This task calls for copying each line below that contains "sind".

─── LISTED ENTRIES

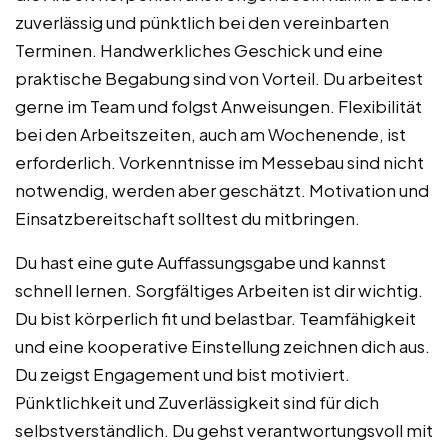
zuverlässig und pünktlich bei den vereinbarten
Terminen. Handwerkliches Geschick und eine
praktische Begabung sind von Vorteil. Du arbeitest
gerne im Team und folgst Anweisungen. Flexibilität
bei den Arbeitszeiten, auch am Wochenende, ist
erforderlich. Vorkenntnisse im Messebau sind nicht
notwendig, werden aber geschätzt. Motivation und
Einsatzbereitschaft solltest du mitbringen.
Du hast eine gute Auffassungsgabe und kannst
schnell lernen. Sorgfältiges Arbeiten ist dir wichtig.
Du bist körperlich fit und belastbar. Teamfähigkeit
und eine kooperative Einstellung zeichnen dich aus.
Du zeigst Engagement und bist motiviert.
Pünktlichkeit und Zuverlässigkeit sind für dich
selbstverständlich. Du gehst verantwortungsvoll mit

──────

▸ **YOUR RESPONSE**:
praktische Begabung sind von Vorteil. Du arbeitest
erforderlich. Vorkenntnisse im Messebau sind nicht
Pünktlichkeit und Zuverlässigkeit sind für dich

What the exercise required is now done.